===== SUPPLIED MATERIAL =====

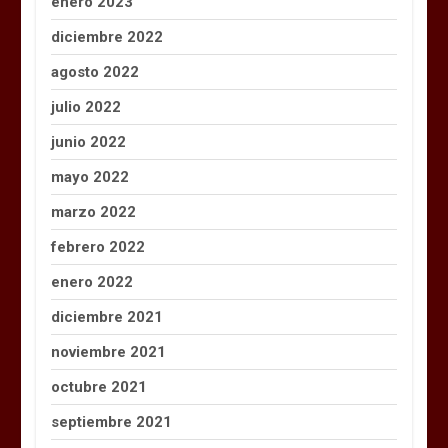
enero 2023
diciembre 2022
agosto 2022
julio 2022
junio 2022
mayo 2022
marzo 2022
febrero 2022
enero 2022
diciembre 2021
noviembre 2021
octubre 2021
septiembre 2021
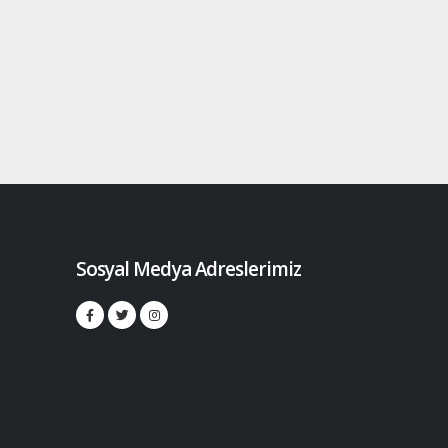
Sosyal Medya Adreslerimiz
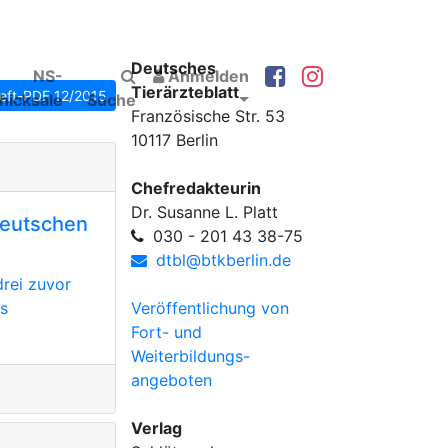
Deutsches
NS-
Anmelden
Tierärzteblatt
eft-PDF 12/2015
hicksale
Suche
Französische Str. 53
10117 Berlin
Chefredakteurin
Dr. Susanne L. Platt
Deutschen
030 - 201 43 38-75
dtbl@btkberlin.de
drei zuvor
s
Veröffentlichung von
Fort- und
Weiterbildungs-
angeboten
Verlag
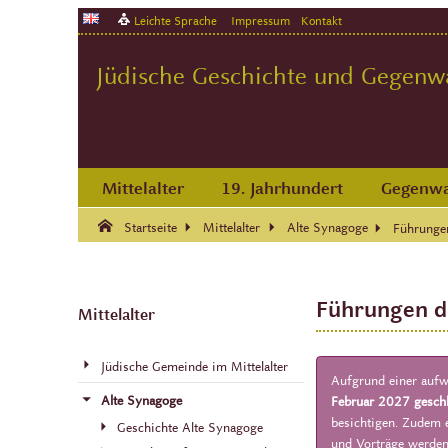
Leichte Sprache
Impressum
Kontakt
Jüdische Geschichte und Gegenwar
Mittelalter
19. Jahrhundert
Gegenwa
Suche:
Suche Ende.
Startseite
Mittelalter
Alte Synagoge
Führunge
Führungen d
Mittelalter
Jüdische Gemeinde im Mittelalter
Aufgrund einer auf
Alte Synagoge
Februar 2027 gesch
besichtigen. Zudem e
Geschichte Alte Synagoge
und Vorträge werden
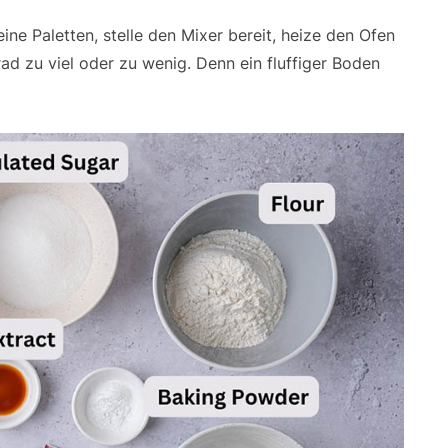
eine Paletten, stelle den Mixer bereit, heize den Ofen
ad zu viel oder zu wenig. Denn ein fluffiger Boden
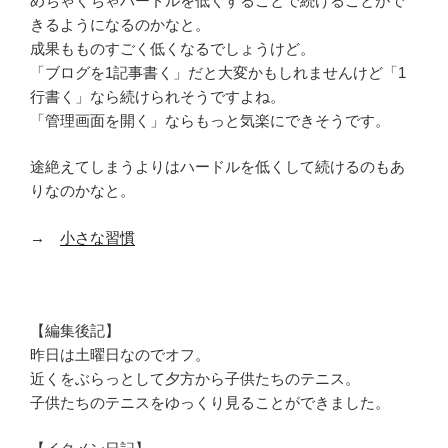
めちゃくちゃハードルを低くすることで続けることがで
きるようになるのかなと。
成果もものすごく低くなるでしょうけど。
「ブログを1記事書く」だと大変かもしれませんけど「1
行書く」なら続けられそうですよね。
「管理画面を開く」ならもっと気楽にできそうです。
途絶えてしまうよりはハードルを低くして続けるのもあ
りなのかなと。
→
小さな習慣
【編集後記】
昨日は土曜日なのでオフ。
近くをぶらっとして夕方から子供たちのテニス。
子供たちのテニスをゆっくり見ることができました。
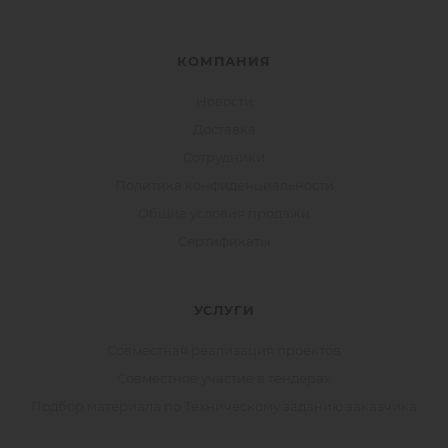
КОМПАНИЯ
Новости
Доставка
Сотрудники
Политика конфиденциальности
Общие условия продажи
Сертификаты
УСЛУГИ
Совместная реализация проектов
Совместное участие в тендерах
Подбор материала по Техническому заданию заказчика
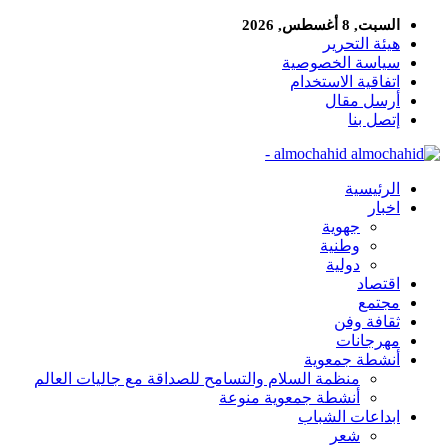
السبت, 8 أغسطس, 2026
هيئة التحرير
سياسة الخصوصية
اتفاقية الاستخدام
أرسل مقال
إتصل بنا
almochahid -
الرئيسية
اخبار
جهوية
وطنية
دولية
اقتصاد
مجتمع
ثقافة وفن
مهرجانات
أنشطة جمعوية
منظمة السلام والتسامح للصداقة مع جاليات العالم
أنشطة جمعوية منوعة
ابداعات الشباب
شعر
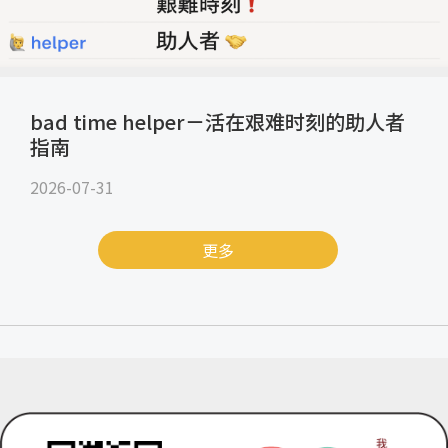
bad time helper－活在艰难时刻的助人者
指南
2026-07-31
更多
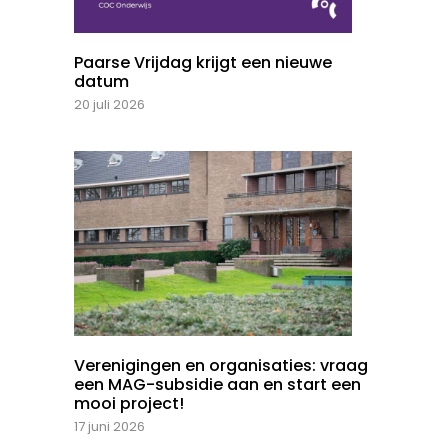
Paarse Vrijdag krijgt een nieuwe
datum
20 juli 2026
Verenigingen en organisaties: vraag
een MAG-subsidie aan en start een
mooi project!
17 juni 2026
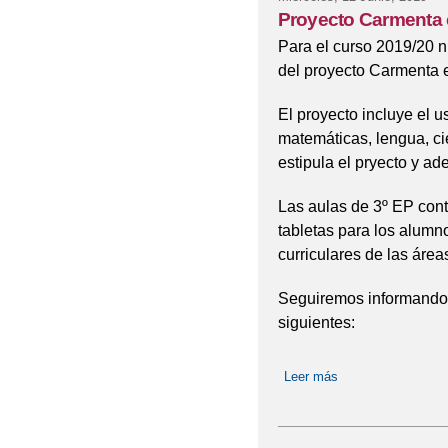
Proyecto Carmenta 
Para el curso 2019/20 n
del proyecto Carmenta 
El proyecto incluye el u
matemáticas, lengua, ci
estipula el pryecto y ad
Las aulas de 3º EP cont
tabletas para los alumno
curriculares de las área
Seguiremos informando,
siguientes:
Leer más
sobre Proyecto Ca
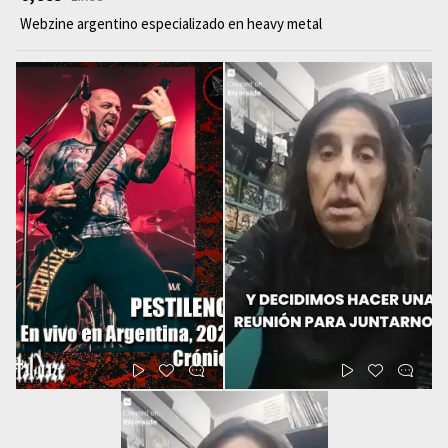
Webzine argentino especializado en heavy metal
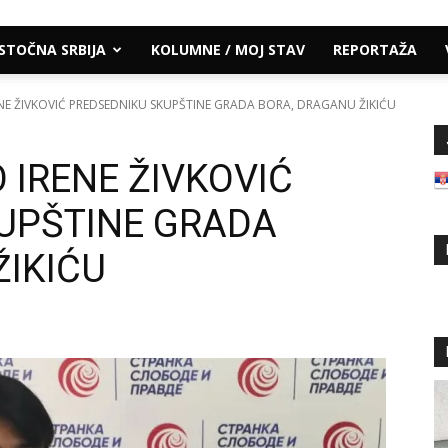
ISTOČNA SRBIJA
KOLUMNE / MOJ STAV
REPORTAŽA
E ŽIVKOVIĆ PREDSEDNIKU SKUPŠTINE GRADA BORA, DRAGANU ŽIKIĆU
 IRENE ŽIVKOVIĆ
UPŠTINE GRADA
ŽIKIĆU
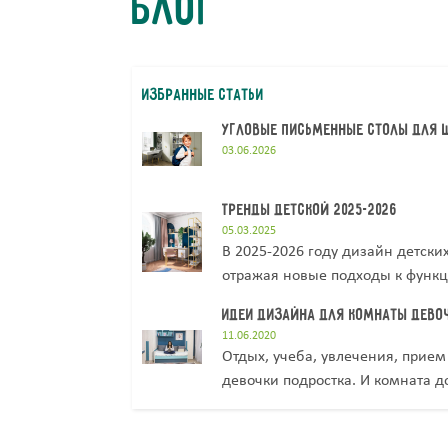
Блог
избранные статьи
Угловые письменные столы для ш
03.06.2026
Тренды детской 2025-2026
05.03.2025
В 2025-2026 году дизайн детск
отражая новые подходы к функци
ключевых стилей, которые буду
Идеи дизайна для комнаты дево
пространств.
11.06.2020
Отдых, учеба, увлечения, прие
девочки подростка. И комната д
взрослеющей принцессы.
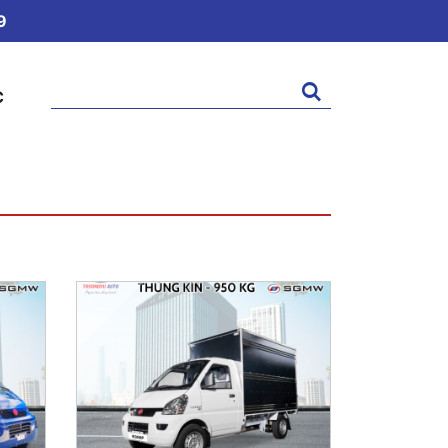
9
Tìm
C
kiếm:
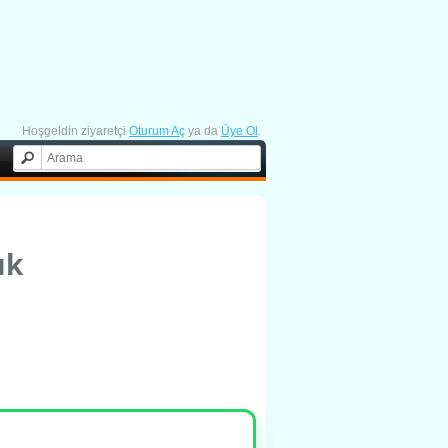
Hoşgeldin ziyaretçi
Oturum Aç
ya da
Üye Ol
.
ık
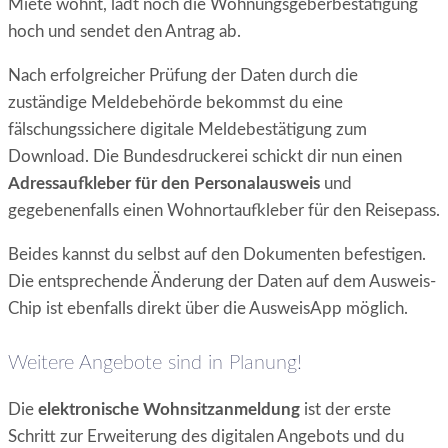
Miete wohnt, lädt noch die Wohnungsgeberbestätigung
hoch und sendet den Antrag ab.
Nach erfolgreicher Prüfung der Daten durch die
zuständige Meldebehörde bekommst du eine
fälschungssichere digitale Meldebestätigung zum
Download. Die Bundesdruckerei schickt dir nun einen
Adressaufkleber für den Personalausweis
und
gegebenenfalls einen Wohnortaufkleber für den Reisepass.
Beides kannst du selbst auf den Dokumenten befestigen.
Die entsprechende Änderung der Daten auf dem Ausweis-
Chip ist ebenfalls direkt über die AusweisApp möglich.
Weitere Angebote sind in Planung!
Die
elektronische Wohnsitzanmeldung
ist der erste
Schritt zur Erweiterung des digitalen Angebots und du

=====

## TRY IT:
Copy all entries exactly; skip pictures.

## OUTPUT BELOW:
enero 2023
diciembre 2022
agosto 2022
julio 2022
junio 2022
mayo 2022
marzo 2022
febrero 2022
enero 2022
diciembre 2021
noviembre 2021
octubre 2021
septiembre 2021
Sosyal Medya Adreslerimiz
Deutsches
NS-
Anmelden
Tierärzteblatt
eft-PDF 12/2015
hicksale
Suche
Französische Str. 53
10117 Berlin
Chefredakteurin
Dr. Susanne L. Platt
Deutschen
030 - 201 43 38-75
dtbl@btkberlin.de
drei zuvor
s
Veröffentlichung von
Fort- und
Weiterbildungs-
angeboten
Verlag
Leichte Sprache
Impressum
Kontakt
Jüdische Geschichte und Gegenwar
Mittelalter
19. Jahrhundert
Gegenwa
Suche:
Suche Ende.
Startseite
Mittelalter
Alte Synagoge
Führunge
Führungen d
Mittelalter
Jüdische Gemeinde im Mittelalter
Aufgrund einer auf
Alte Synagoge
Februar 2027 gesch
besichtigen. Zudem e
Geschichte Alte Synagoge
und Vorträge werden
eine Paletten, stelle den Mixer bereit, heize den Ofen
ad zu viel oder zu wenig. Denn ein fluffiger Boden
めちゃくちゃハードルを低くすることで続けることがで
きるようになるのかなと。
成果もものすごく低くなるでしょうけど。
「ブログを1記事書く」だと大変かもしれませんけど「1
行書く」なら続けられそうですよね。
「管理画面を開く」ならもっと気楽にできそうです。
途絶えてしまうよりはハードルを低くして続けるのもあ
りなのかなと。
→
小さな習慣
【編集後記】
昨日は土曜日なのでオフ。
近くをぶらっとして夕方から子供たちのテニス。
子供たちのテニスをゆっくり見ることができました。
КОМПАНИЯ
Новости
Доставка
Сотрудники
Политика конфиденциальности
Общие условия продажи
Сертификаты
УСЛУГИ
Совместная реализация проектов
Совместное участие в тендерах
Подбор материала по Техническому заданию заказчика
السبت, 8 أغسطس, 2026
هيئة التحرير
سياسة الخصوصية
اتفاقية الاستخدام
أرسل مقال
إتصل بنا
almochahid -
الرئيسية
اخبار
جهوية
وطنية
دولية
اقتصاد
مجتمع
ثقافة وفن
مهرجانات
أنشطة جمعوية
منظمة السلام والتسامح للصداقة مع جاليات العالم
أنشطة جمعوية منوعة
ابداعات الشباب
شعر
bad time helper－活在艰难时刻的助人者
指南
2026-07-31
更多
Paarse Vrijdag krijgt een nieuwe
datum
20 juli 2026
Verenigingen en organisaties: vraag
een MAG-subsidie aan en start een
mooi project!
17 juni 2026
Proyecto Carmenta 
Para el curso 2019/20 n
del proyecto Carmenta 
El proyecto incluye el u
matemáticas, lengua, ci
estipula el pryecto y ad
Las aulas de 3º EP cont
tabletas para los alumno
curriculares de las área
Seguiremos informando,
siguientes:
Leer más
sobre Proyecto Ca
Webzine argentino especializado en heavy metal
ISTOČNA SRBIJA
KOLUMNE / MOJ STAV
REPORTAŽA
E ŽIVKOVIĆ PREDSEDNIKU SKUPŠTINE GRADA BORA, DRAGANU ŽIKIĆU
 IRENE ŽIVKOVIĆ
UPŠTINE GRADA
ŽIKIĆU
Блог
избранные статьи
Угловые письменные столы для ш
03.06.2026
Тренды детской 2025-2026
05.03.2025
В 2025-2026 году дизайн детск
отражая новые подходы к функци
ключевых стилей, которые буду
Идеи дизайна для комнаты дево
пространств.
11.06.2020
Отдых, учеба, увлечения, прие
девочки подростка. И комната д
взрослеющей принцессы.
9
Tìm
C
kiếm:
Hoşgeldin ziyaretçi
Oturum Aç
ya da
Üye Ol
.
ık
Miete wohnt, lädt noch die Wohnungsgeberbestätigung
hoch und sendet den Antrag ab.
Nach erfolgreicher Prüfung der Daten durch die
zuständige Meldebehörde bekommst du eine
fälschungssichere digitale Meldebestätigung zum
Download. Die Bundesdruckerei schickt dir nun einen
Adressaufkleber für den Personalausweis
und
gegebenenfalls einen Wohnortaufkleber für den Reisepass.
Beides kannst du selbst auf den Dokumenten befestigen.
Die entsprechende Änderung der Daten auf dem Ausweis-
Chip ist ebenfalls direkt über die AusweisApp möglich.
Weitere Angebote sind in Planung!
Die
elektronische Wohnsitzanmeldung
ist der erste
Schritt zur Erweiterung des digitalen Angebots und du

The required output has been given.